Her sektörde olduğu gibi maalesef bizim sektörümüzde de sahada bu işi amatörce yapan insanlar var. Aslından bunu biraz ayırt etmemiz gerekiyor çünkü biz insan sağlığına hizmet veriyoruz yani geri iade edemediğimiz bir konu hakkında hizmet veriyoruz. Biz birinci önceliği dürüst, şeffaf, güvenilir olan kurum ve kuruluşlarla çalışıyoruz. Dolayısıyla bir aracı kurum olmak, hizmet sunan bir acente olmak iyileri tenzil ediyorum ama bunu çok amatörce yapanlar var. Bunları birbirinden ayıran, sizi taşıyan çatı bir markanın olması lazım. Dev bir kuruluşla beraber hareket ediyor olmak gerek. Bizim yurt dışındaki Turkish Grup ve Turkish Clinic de bunlardan bir tanesi. Yurt dışında kendi hastanelerimiz ve kliniklerimiz var. Bir hastane kimliği altında gitmek çok daha güvenli. Her hastanenin uzmanlaştığı ve içinde güçlü branşlarının bulunduğu birtakım dallar vardır. Bizim de çok kuvvetli olduğumuz branşlar var. Türkiye’deki sağlık turizmini güçlendirmek için güçlü olduğun branşları anlatmadan önce ülkedeki sağlığı anlatman lazım, hastanelerini anlatman lazım, bölümleri ve branşları anlatman lazım, doktorları anlatman lazım. Bunları anlatmak çok kolay olmuyor tüm öyküyü iyi bir şekilde sunabilmek gerekiyor. Dolayısıyla burada devletin de STK’larında, hastanelerin de aracı kurum ve acentelerin de bunlara hizmet veren herkesin son derece aidiyet duygusuyla, şeffaf, dürüst ve güvenilir bir şekilde çalışması lazım.

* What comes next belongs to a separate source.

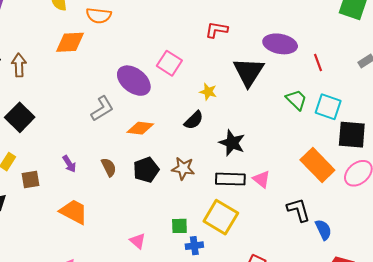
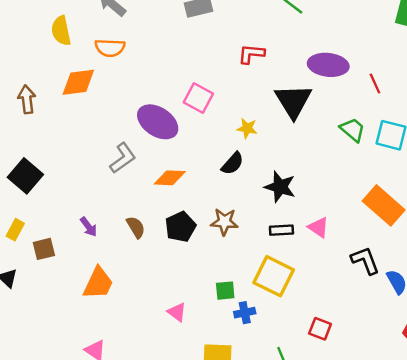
brown arrow: (19, 65) -> (27, 99), moved
black rectangle: (230, 179) -> (281, 230), size x0.7
orange trapezoid: (74, 212) -> (98, 283), turned 92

Son olarak gelecek yatırımlarınız olacak mı?
Belli başlı hedeflediğimiz bölgelerimiz var. Yatırımlarımız daha çok onkoloji üzerine olacak ve onkolojiyle birlikte birbirine bağlı branşlardan hastaneler açmayı planlıyoruz. Bizim ilk yatırımlarımız daha çok diagnos görüntüleme üzerineydi şimdi ise bunu hastanecilik olarak çevirdik.